Germany, for example, is wrestling with just that question today. In an excellent piece for Yahoo, Mathilde Richter studies the question of trying to integrate the Syrian arrivals into rural, farming communities rather than the big cities. Some German leaders seem to see this as a more promising path, but they’ve run into trouble there as well.

“The rural regions are a laboratory of integration,” said Karl-Friedrich Thoene from the infrastructure and agriculture ministry of the eastern state of Thuringia.

Unlike in densely populated big cities, “there can be no parallel societies in rural areas,” he said. “The village community is the ideal chance for integration.”

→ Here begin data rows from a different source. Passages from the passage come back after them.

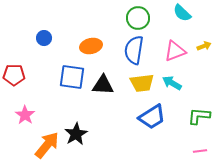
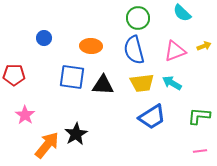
orange ellipse: rotated 15 degrees clockwise
blue semicircle: rotated 24 degrees counterclockwise
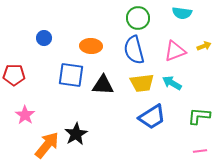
cyan semicircle: rotated 36 degrees counterclockwise
blue square: moved 1 px left, 2 px up
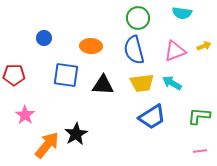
blue square: moved 5 px left
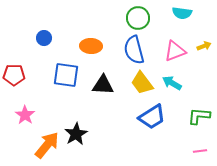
yellow trapezoid: rotated 60 degrees clockwise
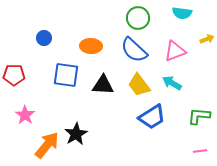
yellow arrow: moved 3 px right, 7 px up
blue semicircle: rotated 32 degrees counterclockwise
yellow trapezoid: moved 3 px left, 2 px down
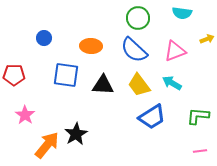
green L-shape: moved 1 px left
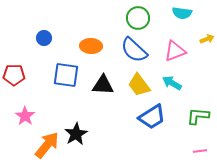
pink star: moved 1 px down
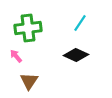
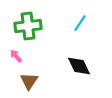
green cross: moved 2 px up
black diamond: moved 3 px right, 11 px down; rotated 40 degrees clockwise
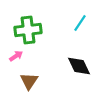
green cross: moved 4 px down
pink arrow: rotated 96 degrees clockwise
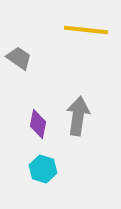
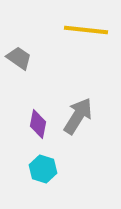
gray arrow: rotated 24 degrees clockwise
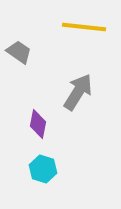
yellow line: moved 2 px left, 3 px up
gray trapezoid: moved 6 px up
gray arrow: moved 24 px up
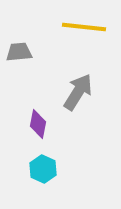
gray trapezoid: rotated 40 degrees counterclockwise
cyan hexagon: rotated 8 degrees clockwise
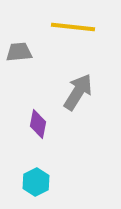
yellow line: moved 11 px left
cyan hexagon: moved 7 px left, 13 px down; rotated 8 degrees clockwise
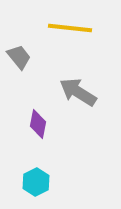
yellow line: moved 3 px left, 1 px down
gray trapezoid: moved 5 px down; rotated 56 degrees clockwise
gray arrow: rotated 90 degrees counterclockwise
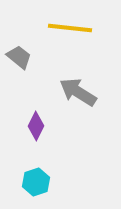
gray trapezoid: rotated 12 degrees counterclockwise
purple diamond: moved 2 px left, 2 px down; rotated 16 degrees clockwise
cyan hexagon: rotated 8 degrees clockwise
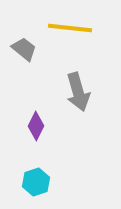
gray trapezoid: moved 5 px right, 8 px up
gray arrow: rotated 138 degrees counterclockwise
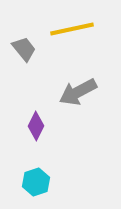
yellow line: moved 2 px right, 1 px down; rotated 18 degrees counterclockwise
gray trapezoid: rotated 12 degrees clockwise
gray arrow: rotated 78 degrees clockwise
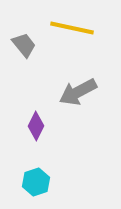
yellow line: moved 1 px up; rotated 24 degrees clockwise
gray trapezoid: moved 4 px up
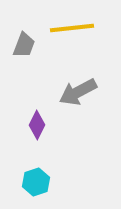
yellow line: rotated 18 degrees counterclockwise
gray trapezoid: rotated 60 degrees clockwise
purple diamond: moved 1 px right, 1 px up
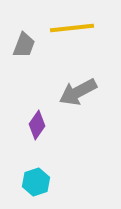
purple diamond: rotated 8 degrees clockwise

The lower cost of living, cheaper rents and tight-knit communities in the countryside are main “factors of success” for integrating the newcomers, said Gudrun Kirchhoff, an expert on refugee issues at the German Institute of Urban Affairs.

That all sounds great in theory, as I said above, but it relies entirely on the immigrants actually being interested in taking on the culture of their new homes. As the article goes on to point out, that’s frequently not the case, leading to all manner of friction. And I would argue that the potential negative impact of a swarm of squatters from a foreign culture is actually greater in a remote village of only four or five thousand people. At least in the major cities you have a more significant military and law enforcement presence on call when trouble erupts. Not so in a farm town where a few local constables on foot patrol may be the only available help for fifty miles or more.

The challenges presented by the flood of immigrants from these war torn regions do cry out for solutions. But while I credit Bremmer and others for at least talking about the problem, their fingers seem to be pointing in the wrong directions. The only way to shut down this flood is to cut it off at the source and that will require ending the wars taking place in their homeland and imposing some sense of order, by force if necessary.